● **What you should do**
Leaving out the pictures, write the following records exactly as they read.

──────── Data in this exercise

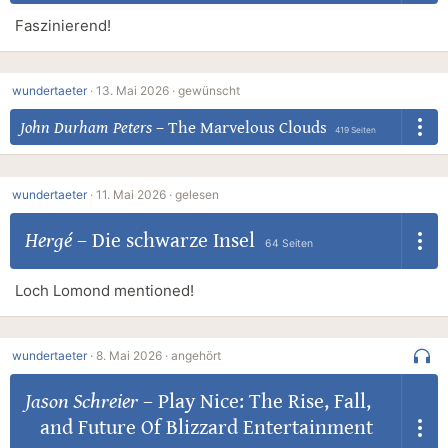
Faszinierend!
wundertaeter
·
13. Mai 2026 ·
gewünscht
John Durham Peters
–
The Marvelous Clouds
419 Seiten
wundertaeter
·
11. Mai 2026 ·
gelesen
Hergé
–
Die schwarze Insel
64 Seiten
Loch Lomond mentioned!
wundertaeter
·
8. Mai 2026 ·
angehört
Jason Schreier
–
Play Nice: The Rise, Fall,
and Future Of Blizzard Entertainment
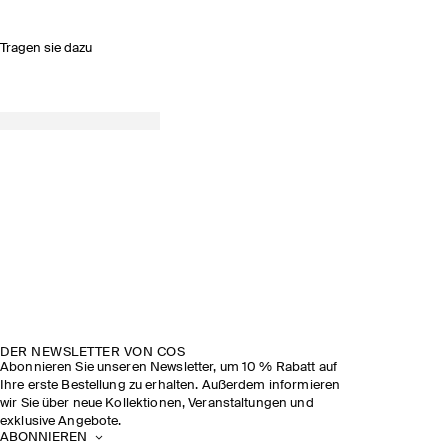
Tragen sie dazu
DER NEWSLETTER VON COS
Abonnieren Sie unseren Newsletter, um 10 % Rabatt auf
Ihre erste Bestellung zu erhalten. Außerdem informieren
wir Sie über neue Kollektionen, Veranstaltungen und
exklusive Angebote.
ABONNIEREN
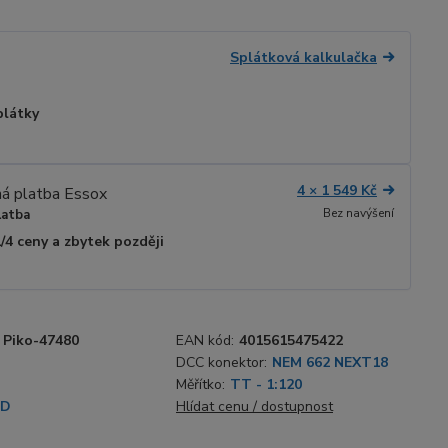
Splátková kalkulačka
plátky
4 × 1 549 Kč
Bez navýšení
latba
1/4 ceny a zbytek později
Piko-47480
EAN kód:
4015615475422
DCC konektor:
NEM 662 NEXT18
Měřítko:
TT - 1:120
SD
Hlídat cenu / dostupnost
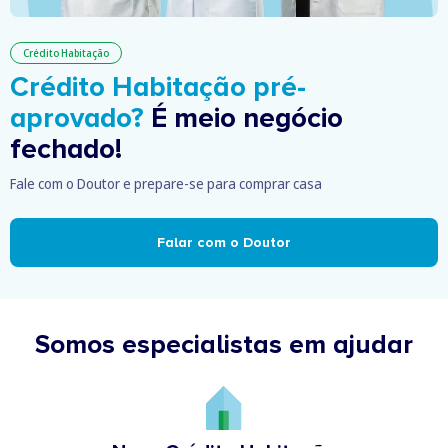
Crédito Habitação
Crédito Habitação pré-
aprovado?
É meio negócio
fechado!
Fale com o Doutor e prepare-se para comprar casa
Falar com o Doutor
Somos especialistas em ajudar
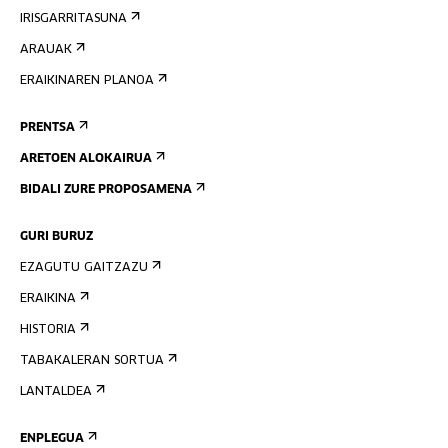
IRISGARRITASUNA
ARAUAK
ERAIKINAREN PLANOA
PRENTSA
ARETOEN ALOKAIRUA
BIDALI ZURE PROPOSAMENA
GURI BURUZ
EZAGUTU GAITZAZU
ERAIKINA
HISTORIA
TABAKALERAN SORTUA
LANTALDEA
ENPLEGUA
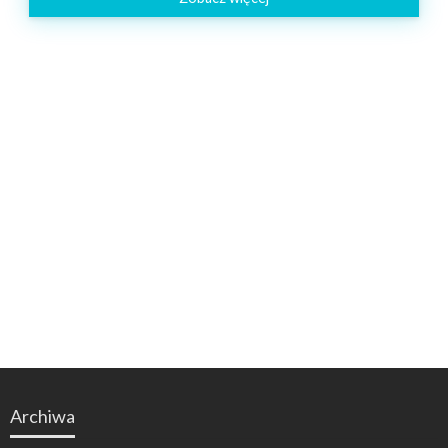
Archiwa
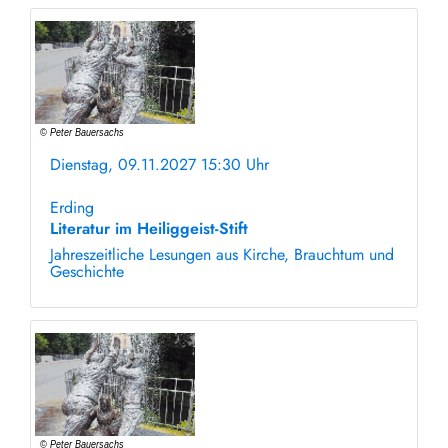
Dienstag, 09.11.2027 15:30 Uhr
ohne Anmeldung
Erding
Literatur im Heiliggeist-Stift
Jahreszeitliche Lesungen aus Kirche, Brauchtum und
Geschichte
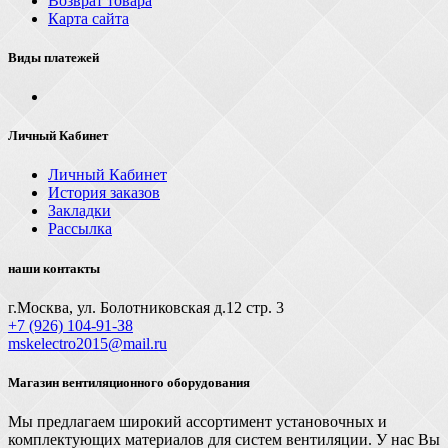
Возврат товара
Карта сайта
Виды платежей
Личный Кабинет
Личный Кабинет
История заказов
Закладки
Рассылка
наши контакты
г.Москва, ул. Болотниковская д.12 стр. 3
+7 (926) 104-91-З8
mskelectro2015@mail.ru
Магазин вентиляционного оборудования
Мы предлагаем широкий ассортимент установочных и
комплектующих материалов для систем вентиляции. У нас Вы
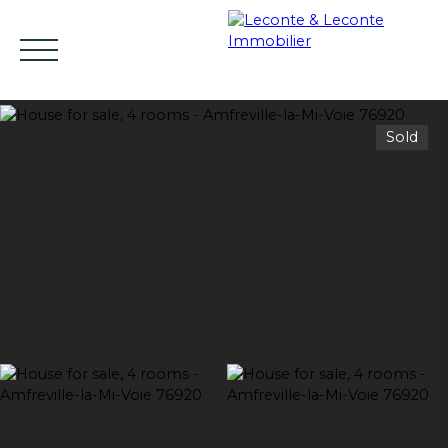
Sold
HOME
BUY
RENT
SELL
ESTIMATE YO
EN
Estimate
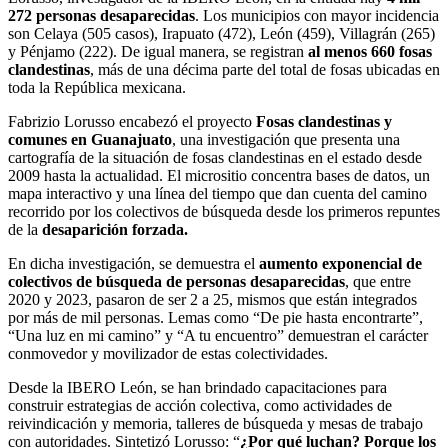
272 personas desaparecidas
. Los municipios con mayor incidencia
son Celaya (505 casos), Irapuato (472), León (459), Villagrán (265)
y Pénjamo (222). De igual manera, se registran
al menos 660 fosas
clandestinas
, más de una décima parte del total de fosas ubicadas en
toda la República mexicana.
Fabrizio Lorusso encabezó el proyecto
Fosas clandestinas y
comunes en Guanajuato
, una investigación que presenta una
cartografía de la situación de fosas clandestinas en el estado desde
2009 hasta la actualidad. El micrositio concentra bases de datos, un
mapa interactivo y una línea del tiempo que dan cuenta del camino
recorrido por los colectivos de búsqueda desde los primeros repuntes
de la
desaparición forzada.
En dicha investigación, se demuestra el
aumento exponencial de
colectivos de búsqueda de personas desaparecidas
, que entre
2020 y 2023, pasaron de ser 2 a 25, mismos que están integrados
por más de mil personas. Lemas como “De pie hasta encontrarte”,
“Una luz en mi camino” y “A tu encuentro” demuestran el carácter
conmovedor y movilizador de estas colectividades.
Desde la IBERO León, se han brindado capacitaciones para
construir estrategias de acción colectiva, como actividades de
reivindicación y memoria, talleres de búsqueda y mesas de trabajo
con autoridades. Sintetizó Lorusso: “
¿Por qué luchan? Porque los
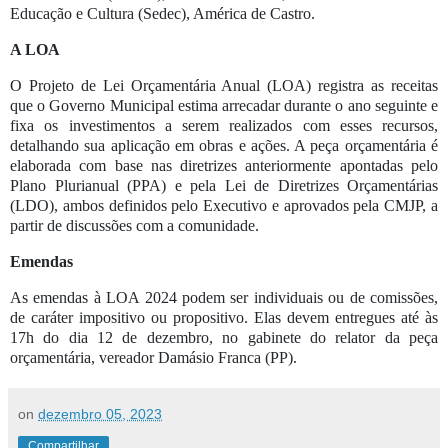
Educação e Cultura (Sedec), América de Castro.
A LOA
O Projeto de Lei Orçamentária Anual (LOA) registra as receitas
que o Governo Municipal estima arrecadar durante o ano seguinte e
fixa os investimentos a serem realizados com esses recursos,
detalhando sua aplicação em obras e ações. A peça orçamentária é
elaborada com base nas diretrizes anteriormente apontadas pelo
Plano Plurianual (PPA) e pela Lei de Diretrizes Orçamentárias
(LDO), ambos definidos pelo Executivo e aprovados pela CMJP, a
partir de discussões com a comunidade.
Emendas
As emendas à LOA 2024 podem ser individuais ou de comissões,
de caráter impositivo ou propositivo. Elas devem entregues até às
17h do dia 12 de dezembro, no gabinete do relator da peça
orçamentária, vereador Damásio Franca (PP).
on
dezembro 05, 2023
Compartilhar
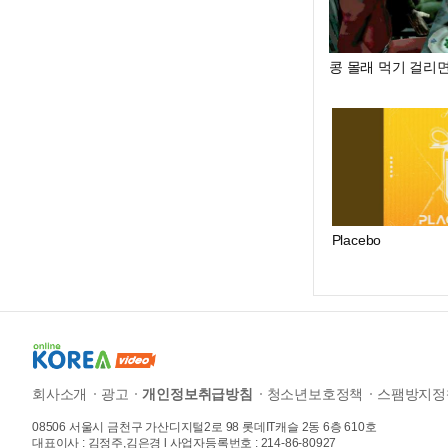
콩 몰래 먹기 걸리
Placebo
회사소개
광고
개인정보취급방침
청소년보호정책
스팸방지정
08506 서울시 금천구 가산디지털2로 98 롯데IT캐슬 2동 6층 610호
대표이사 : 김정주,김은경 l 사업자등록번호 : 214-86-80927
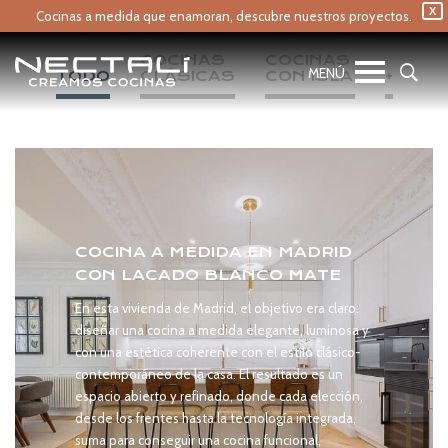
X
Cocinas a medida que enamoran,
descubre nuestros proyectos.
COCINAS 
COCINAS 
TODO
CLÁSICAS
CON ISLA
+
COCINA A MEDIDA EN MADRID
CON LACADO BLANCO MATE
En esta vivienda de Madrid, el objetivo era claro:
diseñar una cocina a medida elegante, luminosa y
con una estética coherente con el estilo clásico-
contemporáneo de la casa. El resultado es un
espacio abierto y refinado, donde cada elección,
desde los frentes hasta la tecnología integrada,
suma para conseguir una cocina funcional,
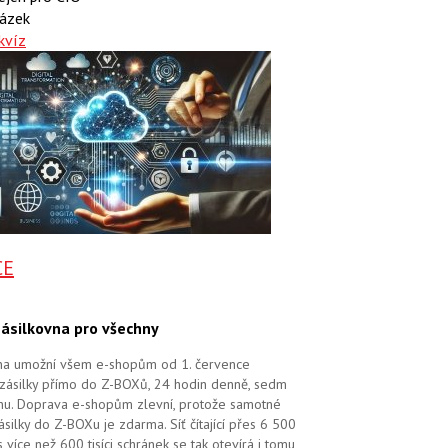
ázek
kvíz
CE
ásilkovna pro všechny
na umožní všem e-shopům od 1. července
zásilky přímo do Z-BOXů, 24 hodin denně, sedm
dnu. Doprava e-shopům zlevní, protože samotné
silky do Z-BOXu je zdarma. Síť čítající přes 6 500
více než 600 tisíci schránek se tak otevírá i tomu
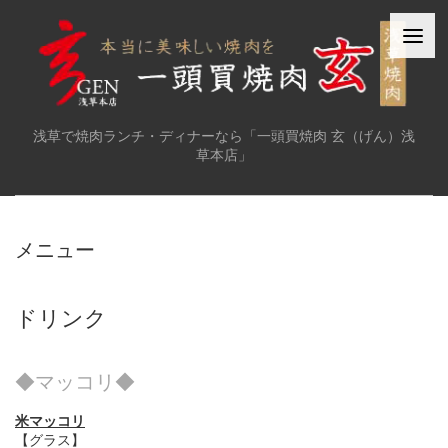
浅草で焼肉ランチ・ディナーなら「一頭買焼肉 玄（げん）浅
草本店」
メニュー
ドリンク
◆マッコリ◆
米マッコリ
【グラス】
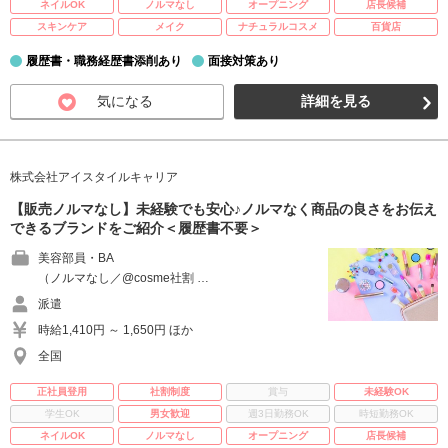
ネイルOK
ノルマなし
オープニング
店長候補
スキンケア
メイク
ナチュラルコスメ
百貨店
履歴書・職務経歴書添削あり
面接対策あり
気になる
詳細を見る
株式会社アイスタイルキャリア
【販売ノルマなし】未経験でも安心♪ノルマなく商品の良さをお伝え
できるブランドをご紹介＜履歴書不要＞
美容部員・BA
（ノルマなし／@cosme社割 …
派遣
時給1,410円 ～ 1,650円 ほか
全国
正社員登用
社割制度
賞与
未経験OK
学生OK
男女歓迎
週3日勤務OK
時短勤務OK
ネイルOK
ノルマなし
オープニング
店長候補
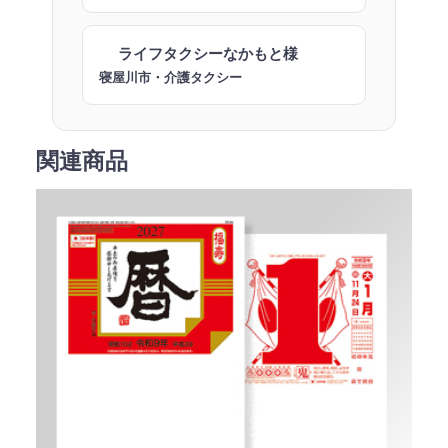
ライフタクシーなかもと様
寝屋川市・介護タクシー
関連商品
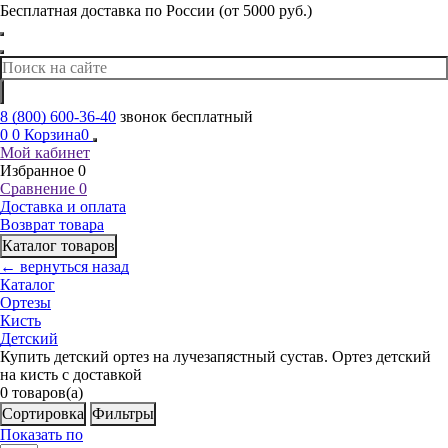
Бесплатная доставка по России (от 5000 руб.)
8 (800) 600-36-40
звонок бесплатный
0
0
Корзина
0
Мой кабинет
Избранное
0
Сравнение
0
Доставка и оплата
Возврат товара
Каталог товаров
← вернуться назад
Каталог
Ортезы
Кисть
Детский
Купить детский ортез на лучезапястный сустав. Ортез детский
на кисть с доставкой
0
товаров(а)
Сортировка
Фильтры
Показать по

────────────────

● **Problem solution**
Faszinierend!
wundertaeter
·
13. Mai 2026 ·
gewünscht
John Durham Peters
–
The Marvelous Clouds
419 Seiten
wundertaeter
·
11. Mai 2026 ·
gelesen
Hergé
–
Die schwarze Insel
64 Seiten
Loch Lomond mentioned!
wundertaeter
·
8. Mai 2026 ·
angehört
Jason Schreier
–
Play Nice: The Rise, Fall,
and Future Of Blizzard Entertainment
Tragen sie dazu
DER NEWSLETTER VON COS
Abonnieren Sie unseren Newsletter, um 10 % Rabatt auf
Ihre erste Bestellung zu erhalten. Außerdem informieren
wir Sie über neue Kollektionen, Veranstaltungen und
exklusive Angebote.
ABONNIEREN
Splátková kalkulačka
plátky
4 × 1 549 Kč
Bez navýšení
latba
1/4 ceny a zbytek později
Piko-47480
EAN kód:
4015615475422
DCC konektor:
NEM 662 NEXT18
Měřítko:
TT - 1:120
SD
Hlídat cenu / dostupnost
Crédito Habitação
Crédito Habitação pré-
aprovado?
É meio negócio
fechado!
Fale com o Doutor e prepare-se para comprar casa
Falar com o Doutor
Somos especialistas em ajudar
IRISGARRITASUNA
ARAUAK
ERAIKINAREN PLANOA
PRENTSA
ARETOEN ALOKAIRUA
BIDALI ZURE PROPOSAMENA
GURI BURUZ
EZAGUTU GAITZAZU
ERAIKINA
HISTORIA
TABAKALERAN SORTUA
LANTALDEA
ENPLEGUA
Archiwa
Dienstag, 09.11.2027 15:30 Uhr
ohne Anmeldung
Erding
Literatur im Heiliggeist-Stift
Jahreszeitliche Lesungen aus Kirche, Brauchtum und
Geschichte
Возврат товара
Карта сайта
Виды платежей
Личный Кабинет
Личный Кабинет
История заказов
Закладки
Рассылка
наши контакты
г.Москва, ул. Болотниковская д.12 стр. 3
+7 (926) 104-91-З8
mskelectro2015@mail.ru
Магазин вентиляционного оборудования
Мы предлагаем широкий ассортимент установочных и
комплектующих материалов для систем вентиляции. У нас Вы
Sold
HOME
BUY
RENT
SELL
ESTIMATE YO
EN
Estimate
272 personas desaparecidas
. Los municipios con mayor incidencia
son Celaya (505 casos), Irapuato (472), León (459), Villagrán (265)
y Pénjamo (222). De igual manera, se registran
al menos 660 fosas
clandestinas
, más de una décima parte del total de fosas ubicadas en
toda la República mexicana.
Fabrizio Lorusso encabezó el proyecto
Fosas clandestinas y
comunes en Guanajuato
, una investigación que presenta una
cartografía de la situación de fosas clandestinas en el estado desde
2009 hasta la actualidad. El micrositio concentra bases de datos, un
mapa interactivo y una línea del tiempo que dan cuenta del camino
recorrido por los colectivos de búsqueda desde los primeros repuntes
de la
desaparición forzada.
En dicha investigación, se demuestra el
aumento exponencial de
colectivos de búsqueda de personas desaparecidas
, que entre
2020 y 2023, pasaron de ser 2 a 25, mismos que están integrados
por más de mil personas. Lemas como “De pie hasta encontrarte”,
“Una luz en mi camino” y “A tu encuentro” demuestran el carácter
conmovedor y movilizador de estas colectividades.
Desde la IBERO León, se han brindado capacitaciones para
construir estrategias de acción colectiva, como actividades de
reivindicación y memoria, talleres de búsqueda y mesas de trabajo
con autoridades. Sintetizó Lorusso: “
¿Por qué luchan? Porque los
Educação e Cultura (Sedec), América de Castro.
A LOA
O Projeto de Lei Orçamentária Anual (LOA) registra as receitas
que o Governo Municipal estima arrecadar durante o ano seguinte e
fixa os investimentos a serem realizados com esses recursos,
detalhando sua aplicação em obras e ações. A peça orçamentária é
elaborada com base nas diretrizes anteriormente apontadas pelo
Plano Plurianual (PPA) e pela Lei de Diretrizes Orçamentárias
(LDO), ambos definidos pelo Executivo e aprovados pela CMJP, a
partir de discussões com a comunidade.
Emendas
As emendas à LOA 2024 podem ser individuais ou de comissões,
de caráter impositivo ou propositivo. Elas devem entregues até às
17h do dia 12 de dezembro, no gabinete do relator da peça
orçamentária, vereador Damásio Franca (PP).
on
dezembro 05, 2023
Compartilhar
콩 몰래 먹기 걸리
Placebo
회사소개
광고
개인정보취급방침
청소년보호정책
스팸방지정
08506 서울시 금천구 가산디지털2로 98 롯데IT캐슬 2동 6층 610호
대표이사 : 김정주,김은경 l 사업자등록번호 : 214-86-80927
X
Cocinas a medida que enamoran,
descubre nuestros proyectos.
COCINAS 
COCINAS 
TODO
CLÁSICAS
CON ISLA
+
COCINA A MEDIDA EN MADRID
CON LACADO BLANCO MATE
En esta vivienda de Madrid, el objetivo era claro:
diseñar una cocina a medida elegante, luminosa y
con una estética coherente con el estilo clásico-
contemporáneo de la casa. El resultado es un
espacio abierto y refinado, donde cada elección,
desde los frentes hasta la tecnología integrada,
suma para conseguir una cocina funcional,
ázek
kvíz
CE
ásilkovna pro všechny
na umožní všem e-shopům od 1. července
zásilky přímo do Z-BOXů, 24 hodin denně, sedm
dnu. Doprava e-shopům zlevní, protože samotné
silky do Z-BOXu je zdarma. Síť čítající přes 6 500
více než 600 tisíci schránek se tak otevírá i tomu
浅草で焼肉ランチ・ディナーなら「一頭買焼肉 玄（げん）浅
草本店」
メニュー
ドリンク
◆マッコリ◆
米マッコリ
【グラス】
ネイルOK
ノルマなし
オープニング
店長候補
スキンケア
メイク
ナチュラルコスメ
百貨店
履歴書・職務経歴書添削あり
面接対策あり
気になる
詳細を見る
株式会社アイスタイルキャリア
【販売ノルマなし】未経験でも安心♪ノルマなく商品の良さをお伝え
できるブランドをご紹介＜履歴書不要＞
美容部員・BA
（ノルマなし／@cosme社割 …
派遣
時給1,410円 ～ 1,650円 ほか
全国
正社員登用
社割制度
賞与
未経験OK
学生OK
男女歓迎
週3日勤務OK
時短勤務OK
ネイルOK
ノルマなし
オープニング
店長候補
ライフタクシーなかもと様
寝屋川市・介護タクシー
関連商品
Бесплатная доставка по России (от 5000 руб.)
8 (800) 600-36-40
звонок бесплатный
0
0
Корзина
0
Мой кабинет
Избранное
0
Сравнение
0
Доставка и оплата
Возврат товара
Каталог товаров
← вернуться назад
Каталог
Ортезы
Кисть
Детский
Купить детский ортез на лучезапястный сустав. Ортез детский
на кисть с доставкой
0
товаров(а)
Сортировка
Фильтры
Показать по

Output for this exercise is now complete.